There are several possible reasons. Either you stop to go back to review what you’ve already written, and then you get detoured editing and rewriting sections of it. (Guilty!) Or you get stuck with the plot, unsure where you want it to go next, so you set it aside until inspiration strikes. (Guilty of that too!) Or you believe your writing simply isn’t any good so you abort the project altogether before giving it a chance to grow. (Yep! That too.)

But don’t give up just yet. Your novel-in-progress can be saved. In Writer’s Digest webinar, Self-editing Techniques That Work, publishing experts Marie Lamba and Cari Lamba offer some tips for making sure you finish that first draft.

* Think of the first draft as a brain dump. Here’s your opportunity to pour all those scenes and plot twists stored inside your head onto the page. The whole point of the first draft is to sort through your story ideas to see which ones work. Consider it a literary experiment to see how all the pieces will work together as a cohesive unit.
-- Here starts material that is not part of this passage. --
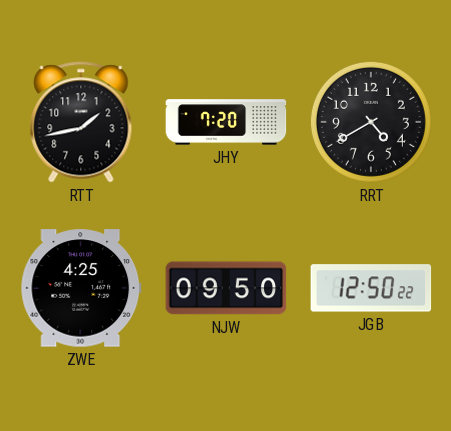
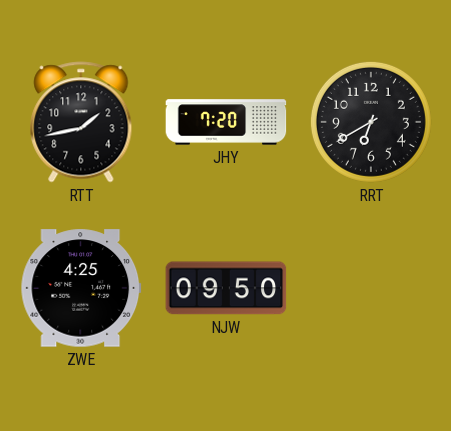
RRT: 4:40 -> 6:40
JGB: 12:50 -> none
* Understand that the first draft is never perfect. Much of what you put down on the page will be garbage, BUT also recognize that some of it will be valuable. Don’t be tempted to throw any of it out – at least not until you finish writing the whole thing. That will be your reward for finishing.

* Write as if no one will ever see it. Chances are the first draft won’t be very good. Who cares if no one else sees it? Instead, enjoy the process of creating your story, of seeing your characters come alive on the page. Don’t stop writing until you write the words “The End” on the page. Refrain from re-reading what you’ve written. You might be tempted to edit those sections, which only slows down your progress. Or you might decide you don’t like the story, feel discouraged, and abort it altogether. Keep writing until you get to the end of the story.
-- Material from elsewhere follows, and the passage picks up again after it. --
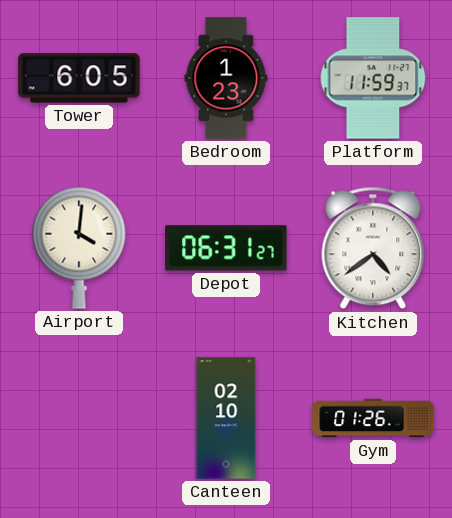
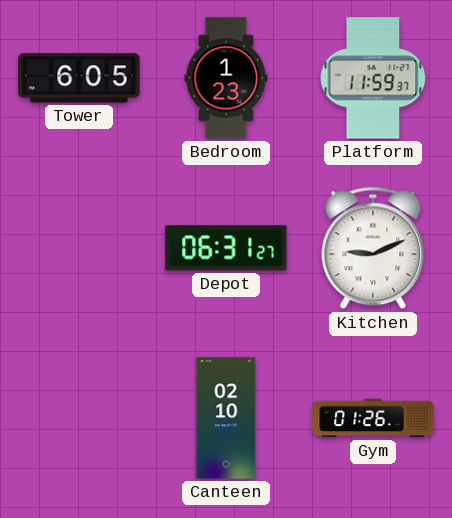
Airport: 4:01 -> none
Kitchen: 4:39 -> 9:11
* Stop trying to write and edit at the same time. Writing is governed by the right side of the brain, the creative side, while editing and other analytical skills are governed by the left side of the brain. They generally do not operate simultaneously. Editing as you write slows you down and prevents you from getting to the end, your primary goal. It also takes your focus away from the creative process. Stay focused on writing the first draft, and you’ll get to the end sooner rather than later. There’s always time to edit later.

* Do only the lightest of editing. Okay, this might seem to contradict the tip #3. There is one exception. Do light editing only if it helps move the story forward. Better yet, just make a notation in the margin of the changes you want to make, then edit that section later.

* Have an end scene in mind. Before you start writing that first draft, visualize or sketch out what the final scene will be. Then begin writing toward that ending. Or write a draft of that final scene in its entirety (with the understanding that you’ll probably have to revise it later). Either way, you’ll have something to work toward.

* Write a book jacket summary of the novel. Before writing the first draft, try writing a summary of the novel as if it will appear on the inside flap of the book cover. The summary acts the same way the end scene does, by providing you with a picture of how the story will progress.

* Remember, you’re not alone. Every author has experienced first draft-itis, no matter how experienced they are and no matter if they’ve been published before or not. If they all managed to overcome these obstacles, you can too.

When you are done writing the first draft, congratulate yourself. You put in some hard work and a lot of hours of writing. Savor your victory, but remember, there’s more work to do. Don’t jump back into your novel right away. Set it aside for several weeks at least, to give it a chance to cool off. That time away from your novel will give you a chance to catch your breath, rest your brain, and shift from right side thinking (creativity) to left side thinking (analytical). Then when you’re ready – at least several weeks – you can begin to tackle the revision process.

Working on the first draft of a novel is hard work. It’s like a practice run for a marathon. Pace yourself, and keep writing. Before you know it, you’ll be writing “The End” in no time.